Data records
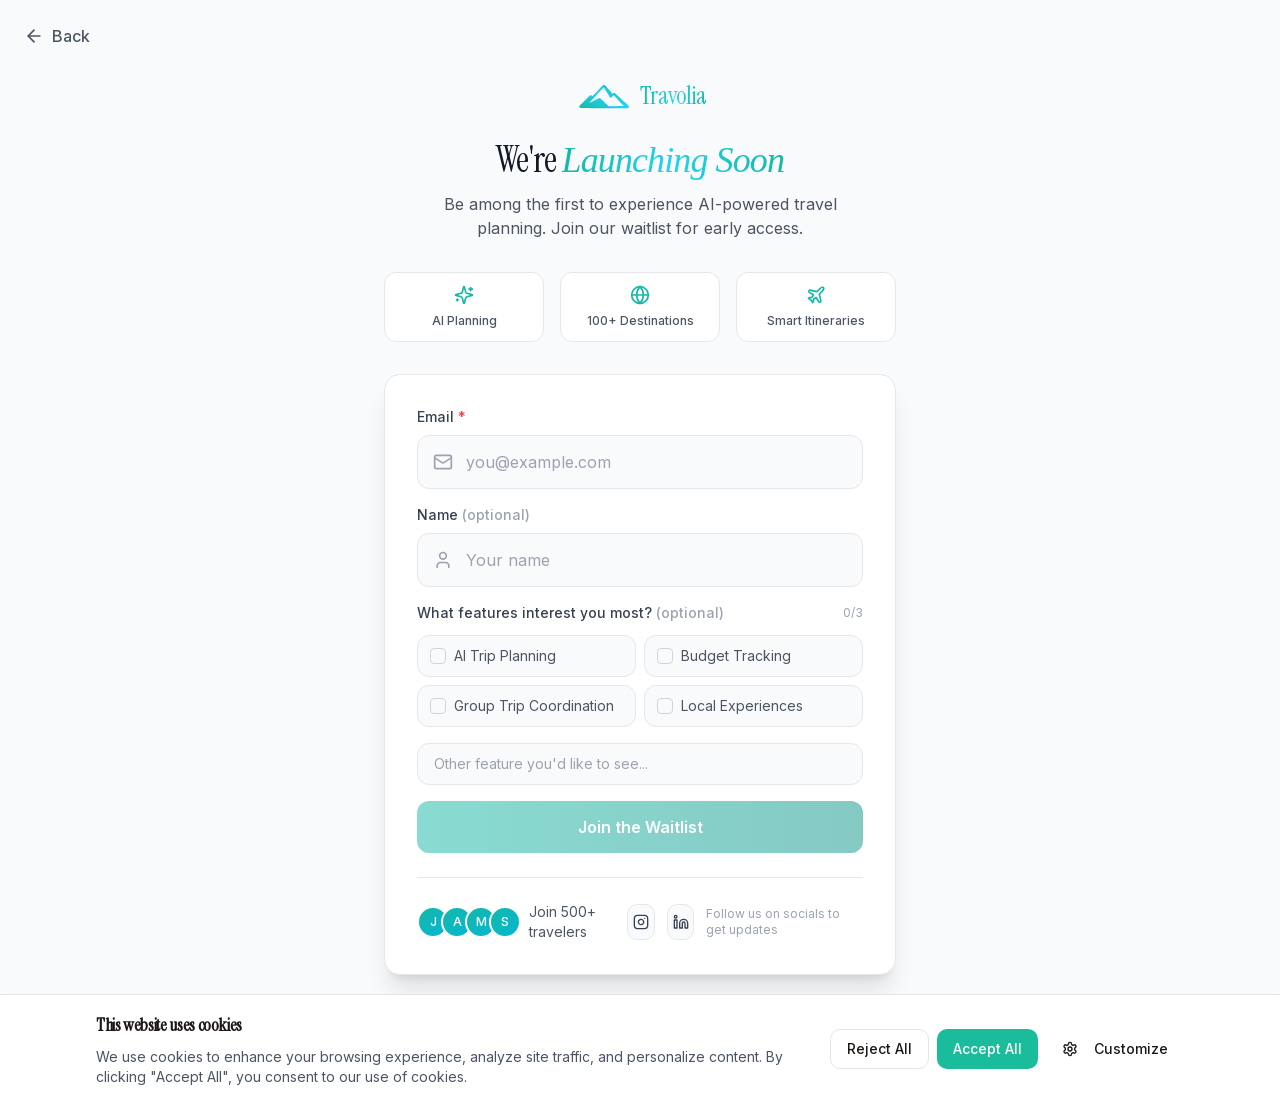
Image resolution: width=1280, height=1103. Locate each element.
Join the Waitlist (640, 827)
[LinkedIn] (681, 922)
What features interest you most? (570, 612)
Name (473, 514)
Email (441, 416)
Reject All (879, 1048)
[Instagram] (641, 922)
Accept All (987, 1048)
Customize (1115, 1048)
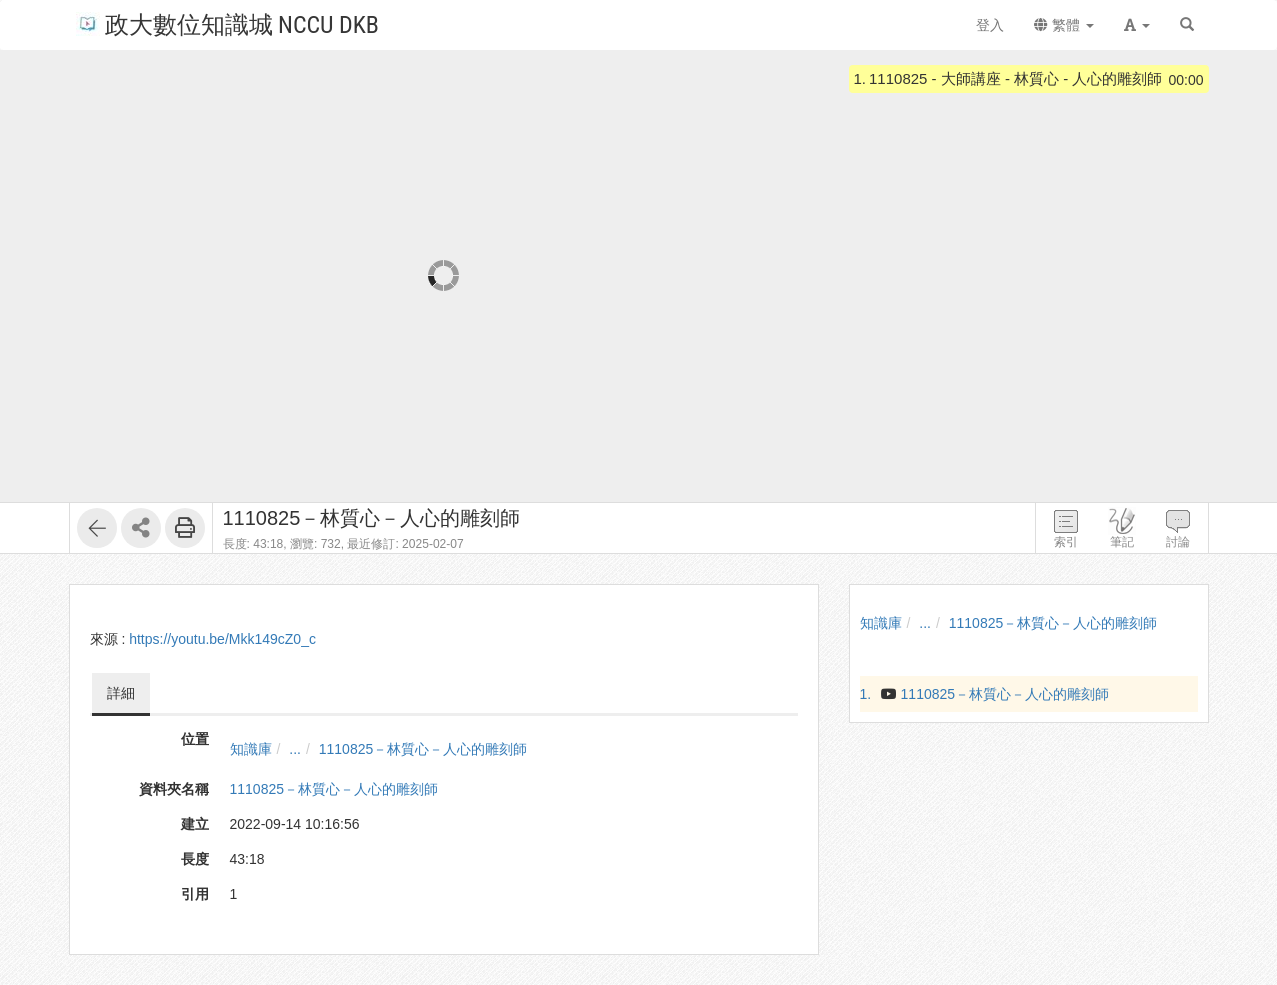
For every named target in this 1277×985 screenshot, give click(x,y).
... (295, 749)
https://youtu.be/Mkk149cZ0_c (222, 639)
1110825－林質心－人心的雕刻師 (423, 749)
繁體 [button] (1064, 25)
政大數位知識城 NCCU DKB (227, 23)
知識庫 (251, 749)
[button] (1137, 25)
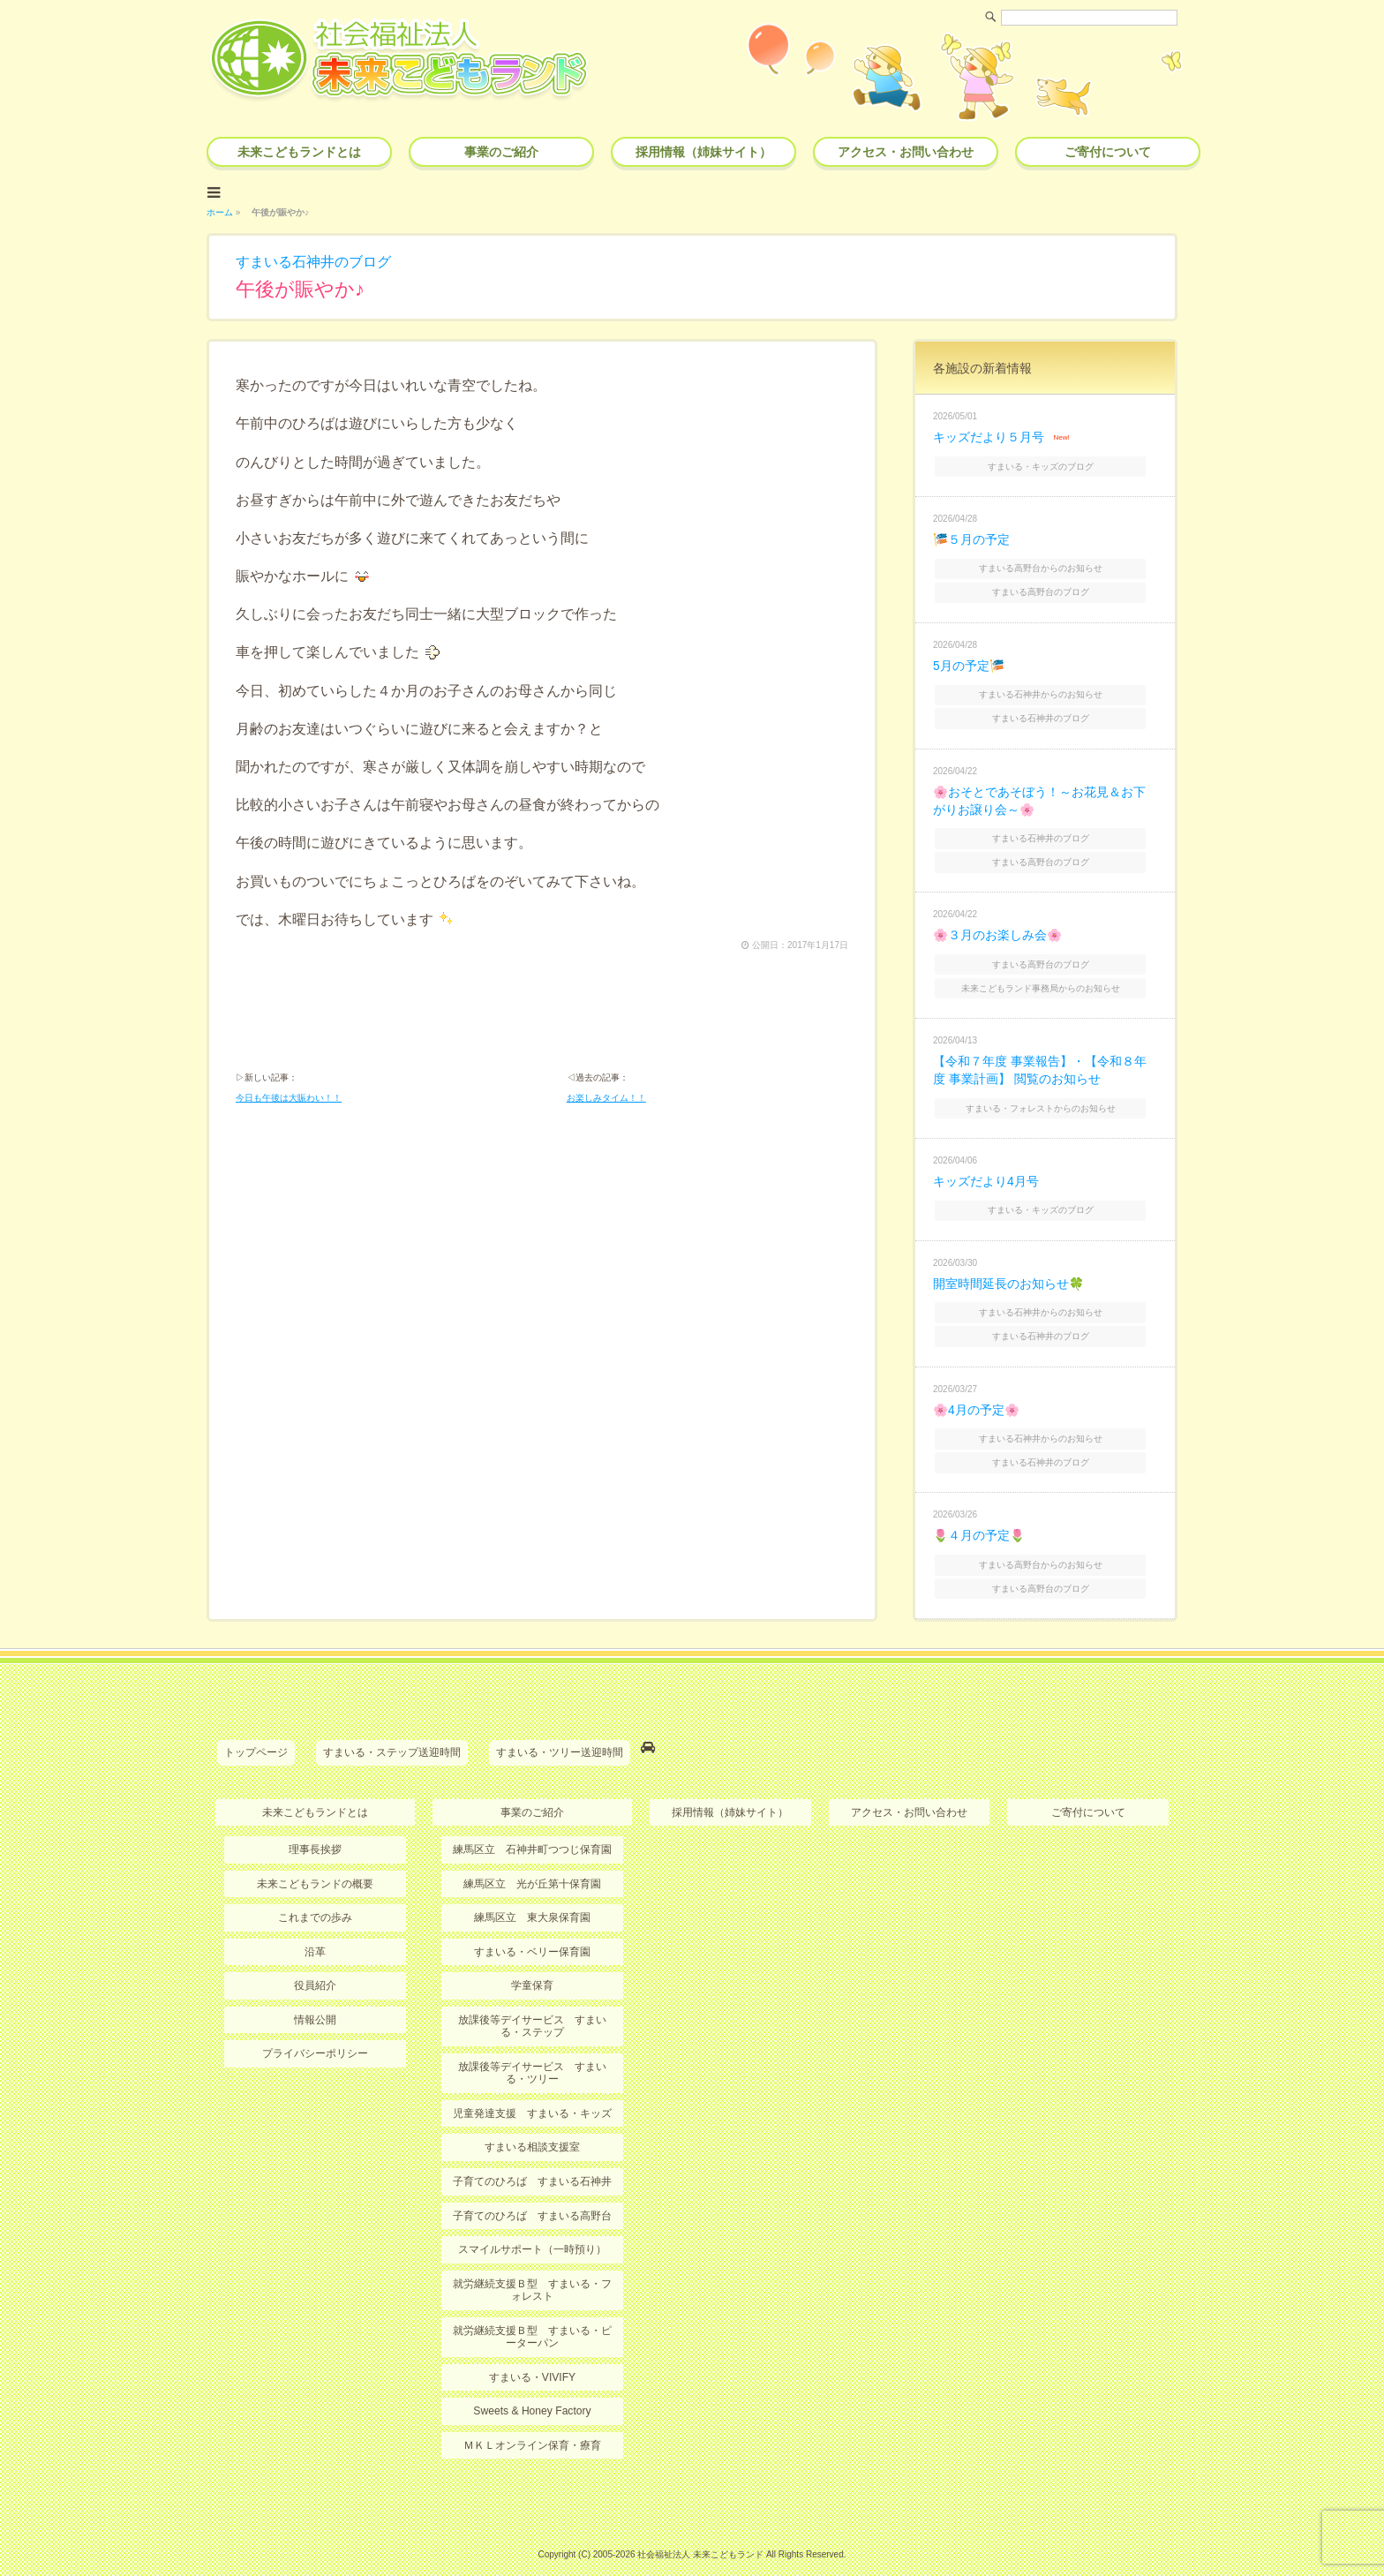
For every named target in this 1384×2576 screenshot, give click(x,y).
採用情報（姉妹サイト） (703, 152)
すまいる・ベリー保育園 (532, 1926)
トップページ (256, 1728)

» Task: Starting with the line that contains "政大數位知識城 NCCU DKB (227, 23)", repeat each line exactly through the last line of the data above, and nothing more; the pictures stay out.

» Task response:
政大數位知識城 NCCU DKB (227, 23)
知識庫 (251, 749)
[button] (1137, 25)
For every named target in this 1384×2576 screenshot, give click(x,y).
採用情報（姉妹サイト） (703, 152)
すまいる・ベリー保育園 (532, 1926)
トップページ (256, 1728)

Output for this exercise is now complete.